250 years ago, 56 men signed a document that would change the course of history. More than a declaration of separation from Great Britain, it was a declaration of ideals—an extraordinary statement affirming that all people possess inherent rights that no government should take away.
In just over thirteen hundred words, it proclaimed a revolutionary idea that liberty is not granted by kings or governments, for it belongs to every human being by virtue of their humanity.
"We hold these truths to be self-evident, that all men are created equal, that they are endowed by their Creator with certain unalienable Rights, that among these are Life, Liberty, and the pursuit of Happiness."
And yet, even as those words were being written, they were not being fully lived.
Enslaved Africans were denied liberty. Indigenous peoples were being displaced from their homelands. Women were excluded from political life.
Yet this document has endured because it gave voice to ideals that are larger than any one nation.
It proclaimed that every person possesses inherent rights simply because they are human. That governments exist to protect those rights, not to bestow them. That political power belongs to the people through their consent. And that when governments fail to protect liberty and justice, the people have both the right and the responsibility to demand something better.
The Declaration did not simply describe a new nation. It challenged every generation of Americans to build one worthy of its ideals.

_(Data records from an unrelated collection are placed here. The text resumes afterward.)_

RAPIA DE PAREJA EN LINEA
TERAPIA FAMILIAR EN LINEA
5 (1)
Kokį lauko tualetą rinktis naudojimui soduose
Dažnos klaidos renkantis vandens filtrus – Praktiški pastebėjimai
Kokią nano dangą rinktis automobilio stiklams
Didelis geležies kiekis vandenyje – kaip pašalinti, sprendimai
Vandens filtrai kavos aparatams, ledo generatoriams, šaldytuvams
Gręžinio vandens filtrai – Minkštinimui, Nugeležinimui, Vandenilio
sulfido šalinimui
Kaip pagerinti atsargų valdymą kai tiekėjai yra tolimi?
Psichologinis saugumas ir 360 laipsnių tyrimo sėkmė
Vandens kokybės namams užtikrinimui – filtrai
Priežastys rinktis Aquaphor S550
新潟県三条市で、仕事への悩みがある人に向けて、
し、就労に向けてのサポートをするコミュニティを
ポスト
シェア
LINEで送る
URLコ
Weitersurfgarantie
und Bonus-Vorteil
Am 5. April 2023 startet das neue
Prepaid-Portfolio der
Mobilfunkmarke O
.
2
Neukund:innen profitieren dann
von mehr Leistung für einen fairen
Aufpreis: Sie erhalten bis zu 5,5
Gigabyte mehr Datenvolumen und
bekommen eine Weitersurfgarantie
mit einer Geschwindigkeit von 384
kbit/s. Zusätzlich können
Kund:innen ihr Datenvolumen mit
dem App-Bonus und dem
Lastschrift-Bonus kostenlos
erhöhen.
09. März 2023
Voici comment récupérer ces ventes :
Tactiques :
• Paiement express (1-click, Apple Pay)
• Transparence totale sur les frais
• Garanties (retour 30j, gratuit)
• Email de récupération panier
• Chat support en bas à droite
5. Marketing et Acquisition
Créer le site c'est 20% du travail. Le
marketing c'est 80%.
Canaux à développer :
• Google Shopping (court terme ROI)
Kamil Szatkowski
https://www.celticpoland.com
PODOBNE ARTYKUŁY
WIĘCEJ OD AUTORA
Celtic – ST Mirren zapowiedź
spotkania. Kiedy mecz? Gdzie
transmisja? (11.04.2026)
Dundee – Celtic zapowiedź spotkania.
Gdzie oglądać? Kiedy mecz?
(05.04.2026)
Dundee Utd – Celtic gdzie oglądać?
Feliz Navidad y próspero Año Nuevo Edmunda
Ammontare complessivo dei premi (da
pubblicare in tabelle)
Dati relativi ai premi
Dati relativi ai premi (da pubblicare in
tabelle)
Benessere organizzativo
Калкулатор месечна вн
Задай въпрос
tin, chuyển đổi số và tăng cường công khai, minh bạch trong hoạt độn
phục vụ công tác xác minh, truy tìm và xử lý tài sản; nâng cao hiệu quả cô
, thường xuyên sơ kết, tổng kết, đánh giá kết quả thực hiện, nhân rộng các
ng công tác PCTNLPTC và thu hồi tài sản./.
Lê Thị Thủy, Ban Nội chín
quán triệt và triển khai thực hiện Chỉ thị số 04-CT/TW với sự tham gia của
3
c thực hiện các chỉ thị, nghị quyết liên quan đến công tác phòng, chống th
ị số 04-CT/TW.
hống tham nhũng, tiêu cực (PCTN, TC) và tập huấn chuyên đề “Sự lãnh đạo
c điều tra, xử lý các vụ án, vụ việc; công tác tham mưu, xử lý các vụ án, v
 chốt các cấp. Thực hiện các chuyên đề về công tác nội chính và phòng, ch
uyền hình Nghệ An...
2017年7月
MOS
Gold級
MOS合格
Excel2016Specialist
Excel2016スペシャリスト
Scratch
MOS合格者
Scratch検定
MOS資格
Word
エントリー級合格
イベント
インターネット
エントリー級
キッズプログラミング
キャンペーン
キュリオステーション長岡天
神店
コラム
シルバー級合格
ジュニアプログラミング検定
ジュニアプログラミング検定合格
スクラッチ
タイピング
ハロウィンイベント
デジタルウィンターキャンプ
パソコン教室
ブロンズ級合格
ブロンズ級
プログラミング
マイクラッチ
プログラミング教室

Generation after generation, people have returned to the Declaration's promises and asked our nation to become what it claimed to be.
In 1776, the Declaration proclaimed ideals that would echo far beyond the thirteen colonies.
In 1779, just three years later, twenty-two enslaved men stood together here in New Hampshire and petitioned the legislature for their freedom, praying that "the name of slave may not be heard in a land gloriously contending for the sweets of freedom." They were not asking America to invent new principles; they were asking America to honor the ones it had already declared.
In 1852, Frederick Douglass stood before the nation and, in his famous speech What to the Slave Is Your Fourth of July?, challenged America to live up to its own creed—that all are created equal and endowed with the unalienable rights of life and liberty.
Then, in 1963, standing on the steps of the Lincoln Memorial, Dr. Martin Luther King Jr. reminded America that the Declaration and the Constitution together were a "promissory note"—a promise that had yet to be fully redeemed for all of its citizens.
The story of the Declaration, then, is not confined to 1776.
It is the story of every generation that has claimed its ideals, expanded its promise, and moved our nation closer to becoming what it declared itself to be.
That is the story we inherit today.
The greatness of the Declaration lies not in claiming perfection, but in offering an ideal powerful enough to call every generation to greater justice.
Our responsibility, 250 years later, is the same as theirs.
To preserve the freedoms we enjoy.
To tell the full history of those who made them possible.
To recognize that patriotism is not diminished by truth...it is strengthened by it.
When we understand our complete history, we better understand each other.
And when we understand each other, we move closer to the vision first imagined 250 years ago.
Today, as we celebrate this anniversary, let us remember that history is not asking us merely to celebrate the past.
It is asking us to shape the future.
In the words of Dr. King, "Now is the time to make real the promises of democracy."
May we have the courage to do just that. Thank you.